RUSH: The Republican presidential candidates are being hit with, “Well, knowing what you know now, would you go back into Iraq?” And they’ve mostly accepted the premise that Iraq was a big boondoggle, a huge mistake, Bush lied, we shouldn’t have done it, and they’re answering on that basis.
Well, on Fox News Sunday, which I didn’t see, during the group panel discussion, Chris Wallace speaking with Bob Woodward of the Washington Post, Wallace said, “The politics of Iraq have gotten a lot of attention the last couple of weeks with Jeb Bush, Marco Rubio, bunch of others, and these questions of was it a mistake to go in 2003, was it a mistake to get out in 2011, what impact this could all have on the Republican race, the Democrat race. Bob Woodward, I know you want to talk about it because you’ve written a lot and you’ve reported extensively on this. What do you say about it?”
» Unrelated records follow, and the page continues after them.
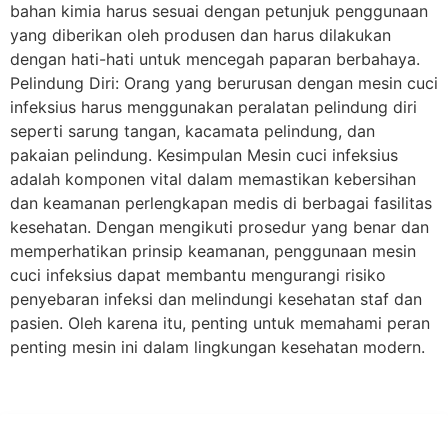
bahan kimia harus sesuai dengan petunjuk penggunaan
yang diberikan oleh produsen dan harus dilakukan
dengan hati-hati untuk mencegah paparan berbahaya.
Pelindung Diri: Orang yang berurusan dengan mesin cuci
infeksius harus menggunakan peralatan pelindung diri
seperti sarung tangan, kacamata pelindung, dan
pakaian pelindung. Kesimpulan Mesin cuci infeksius
adalah komponen vital dalam memastikan kebersihan
dan keamanan perlengkapan medis di berbagai fasilitas
kesehatan. Dengan mengikuti prosedur yang benar dan
memperhatikan prinsip keamanan, penggunaan mesin
cuci infeksius dapat membantu mengurangi risiko
penyebaran infeksi dan melindungi kesehatan staf dan
pasien. Oleh karena itu, penting untuk memahami peran
penting mesin ini dalam lingkungan kesehatan modern.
WOODWARD: There’s a kind of line going along that Bush and the other people lied about this. I spent 18 months looking at how Bush decided to invade Iraq. Lots of mistakes, but it was Bush telling George Tenet, the CIA director, don’t let anyone stretch the case on WMD, and he was the one who was skeptical. A mistake certainly can be argued and there’s an abundance of evidence, but there was no lie in this, that I could find.
RUSH: See how easy that is? See? Bob Woodward, the sane member of Woodward and Bernstein, says there wasn’t any lie. He looked into this. And, by the way, the Democrats, don’t forget, all signed on to this. Twice the Democrats in the Senate signed onto this, the use of force agreement. And it took Bush, Woodward says 18 months, it took Bush almost a year of going all over this country making speeches, building the case, United Nations and all that. And at no time during any of that did anybody accuse Bush of lying at that point. Only after the fact when it became a political football, but there’s Bob Woodward: Hey, Bush did not lie. That’s not at all what happened here. Case closed, that’s it.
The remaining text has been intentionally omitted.